Il prof. Gulotta nel commentare la sentenza della Corte di Cassazione (sentenza n.121/2007), sentenza che rappresenta uno spartiacque in materia di abuso sessuale, in quanto inaugura un processo di scientifizzazione relativo * * alla valutazione della testimonianza infantile nei casi di sospetto abuso sessuale su minore, orientamento confermato, poi, da altre sentenze successive della Corte di Cassazione, come la sentenza della Corte nel caso della scuola materna di Rignano, definisce in termini puntuali la sindrome da falsa memoria:

“ Il circolo vizioso del fraintendimento viene infine suggellato dall’instillarsi nella mente del minore una falsa memoria autobiografica rispetto a quanto accaduto, per cui il bambino inizia a ritenere vero un fatto in realtà mai accaduto. I più importanti studiosi della memoria, tra cui l’italiana Giuliana Mazzoni, insegnano che gli adulti “raccontano ricordando”, mentre i bambini “ricordano raccontando”. Questo significa che il minore attraverso il racconto che è sollecitato a fornire, vero o falso che sia, costruisce nella sua memoria il suo corrispettivo ricordo: se il racconto che fa è falso, perché frutto di un adeguamento alle errate aspettative dell’interlocutore, egli costruirà nella sua mente un corrispondente falso ricordo autobiografico, rendendo di fatto impossibile stabilire a posteriori cosa realmente è accaduto. Giuliana Mazzoni e Elisabeth Loftus, le due più importanti studiose al mondo di memoria, hanno dimostrato che è possibile instillare false memorie autobiografiche anche relative a episodi traumatici in realtà mai accaduti, come ad esempio l’aver subito un attacco fisico da parte di un animale. Hanno altresì dimostrato che è pressoché impossibile distinguere tra un vero e un falso ricordo sulla base del ricordo in sé (ad esempio attraverso l’esame della quantità o della tipologia di dettagli) o delle emozioni ad esso associate. Anche una falsa memoria autobiografica può infatti suscitare nel soggetto emozioni coerenti (perché queste – paradossalmente – sono di fatto genuine) con il ricordo in sé”. [5]

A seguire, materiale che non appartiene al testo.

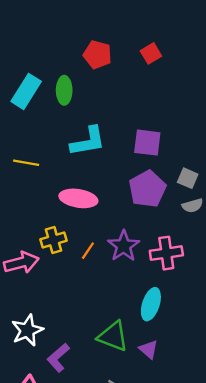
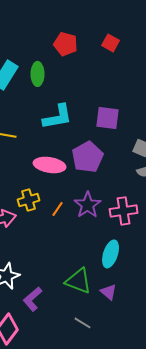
red square: (151, 53) -> (111, 43), turned -30
purple pentagon: (147, 189) -> (88, 157), moved

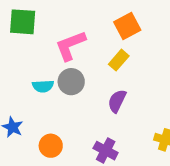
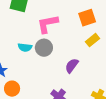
yellow rectangle: (119, 60) -> (93, 40), moved
orange circle: (51, 146) -> (12, 89), moved

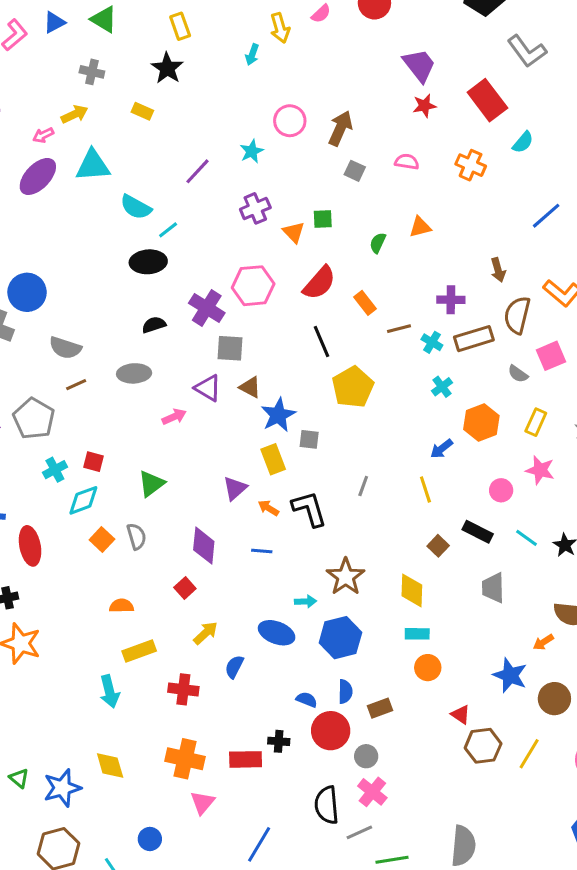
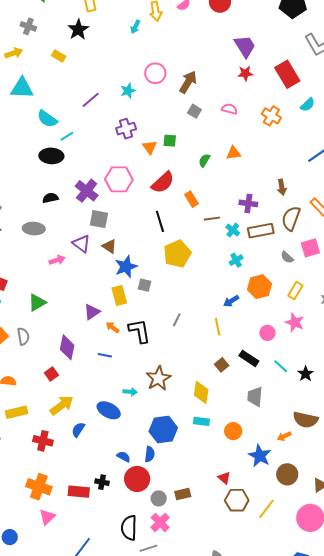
yellow arrow: (206, 633) -> (62, 405), size x1.4
blue hexagon: (340, 638) -> (163, 430), moved
orange circle: (428, 668) -> (233, 431), moved
brown rectangle: (380, 708) -> (183, 494), moved

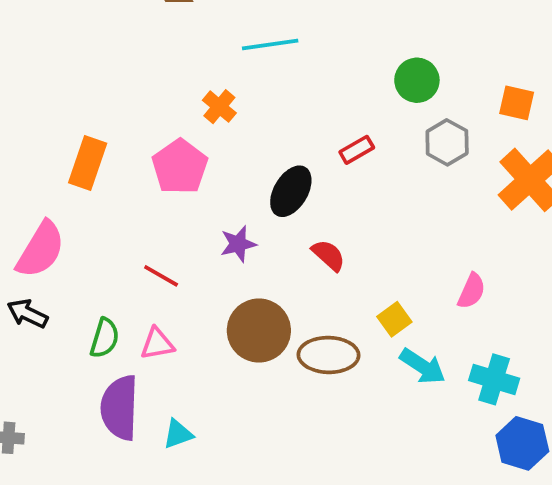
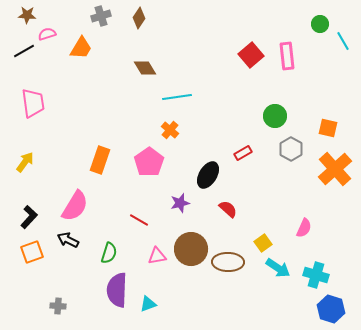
cyan line: (270, 44) -> (177, 97), moved
pink triangle: (157, 344) -> (157, 256), moved

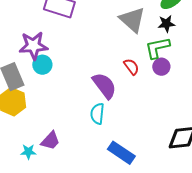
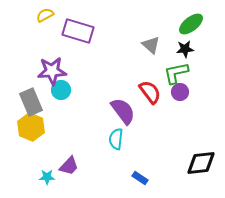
gray triangle: (132, 20) -> (151, 45), size x0.7
red semicircle: (131, 67) -> (150, 92), size x1.4
blue rectangle: (121, 153) -> (140, 178), size x0.6

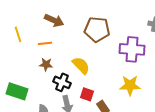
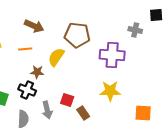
brown star: (46, 64) -> (37, 72), moved
yellow semicircle: (81, 65) -> (56, 57), moved, turned -102
black cross: (62, 82) -> (27, 90), moved

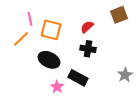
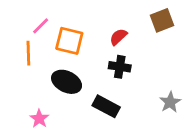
pink line: (30, 19) -> (41, 26), turned 56
orange line: (21, 39) -> (28, 53), turned -48
pink star: (57, 87) -> (39, 119), moved

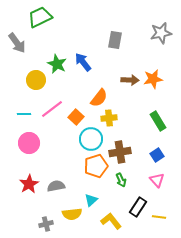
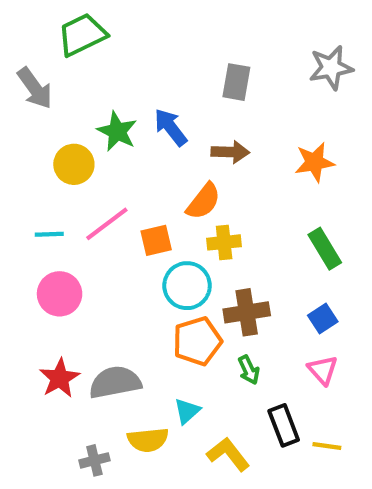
brown arrow: (130, 80) -> (230, 152), moved
orange square: (76, 117) -> (156, 240), turned 35
gray semicircle: (56, 186) -> (115, 382), size x1.4
black rectangle: (138, 207) -> (284, 425), turned -54

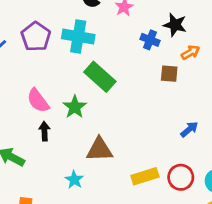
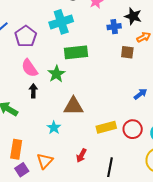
purple pentagon: (36, 37) -> (26, 36), moved
cyan cross: (78, 37) -> (61, 22), turned -30
blue cross: (150, 40) -> (114, 27), turned -32
green rectangle: (100, 77) -> (76, 52), turned -50

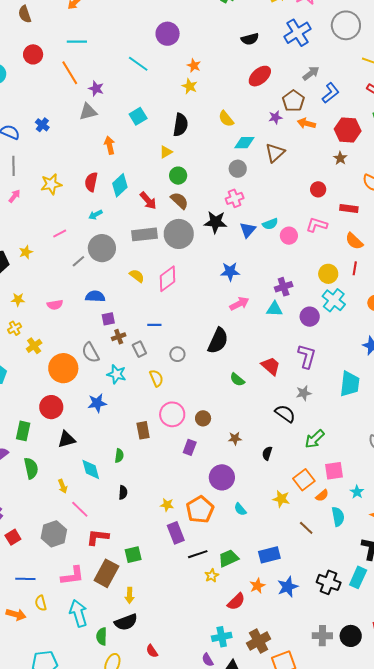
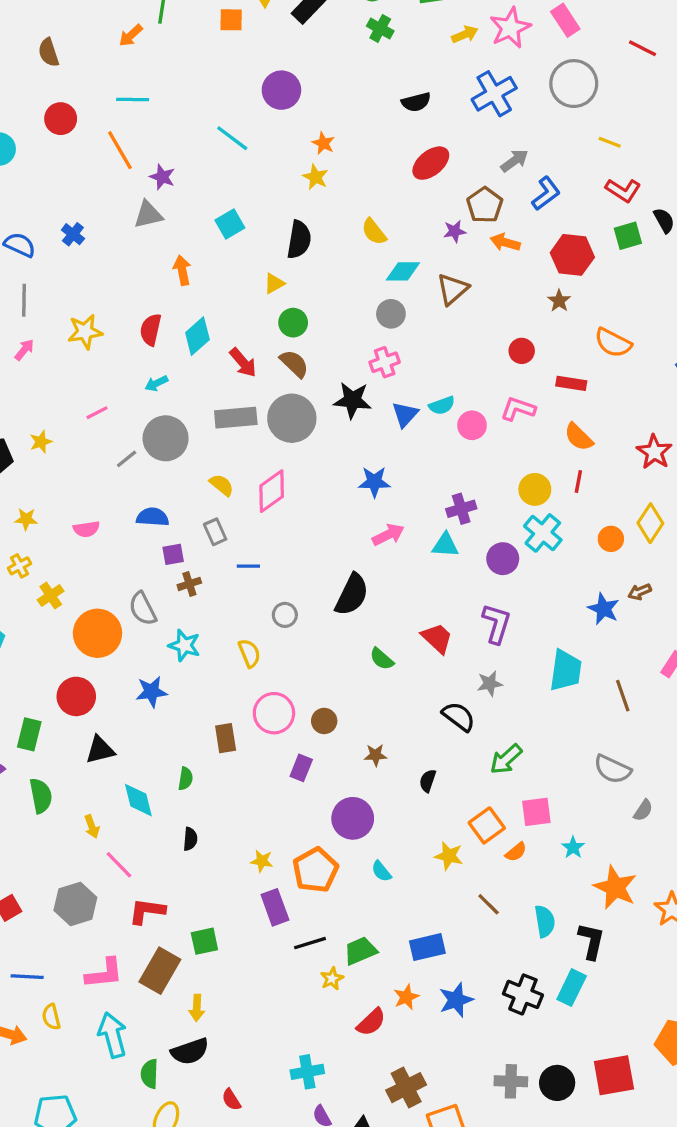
gray rectangle: (139, 349) -> (215, 532), moved
cyan semicircle: (338, 517) -> (545, 921), moved
cyan cross: (222, 637) -> (307, 1072), moved

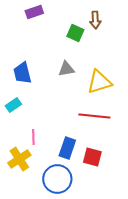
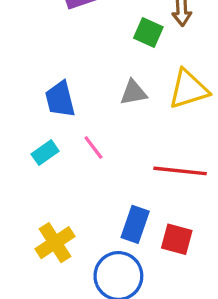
yellow triangle: (99, 82) -> (188, 89), moved
pink line: (33, 137) -> (93, 148), moved, turned -35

In conclusione, possiamo definire il ricordo e i falsi ricordi come una “ricostruzione immaginativa”, ma a prescindere dalla veridicità o meno degli stessi, convivere con il ricordo di eventi cosi dolorosi può rappresentare un reale trauma.

L’etimologia della parola trauma rimanda al greco e significa ferita, nei successivi capitoli verrà disaminato il ruolo della psicologia nei confronti del trauma, quale l’abuso sessuale nel minore, ruolo che va oltre il “curare” la ferita, ma che concerne il riportare alla luce l’esperienza del bambino fuori e dentro il tribunale.

“C’è una crepa in ogni cosa ed è da lì che entra la luce”[6], il lavoro dello psicologo sembra essere assimilabile alla luce che entra proprio in quella crepa/ferita.


[1] PROUST M., (2013). Dalla parte di Swann- Alla ricerca del tempo perduto.

[2] Caso Rignano, la Cassazione precisa"La sentenza non parla di abusi fuori scuola". (2007), La Repubblica.

 

[3]  AMMANITI, M. (2007), I ricordi dei bambini e il caso di Rignano, La Repubblica, Roma

[4] AMMANITI, M. (2007), I ricordi dei bambini e il caso di Rignano, La Repubblica, Roma

[5] GULOTTA G., (2007), Commento, in Maltrattamento e abuso all’infanzia, Franco Angeli Editore, n.3.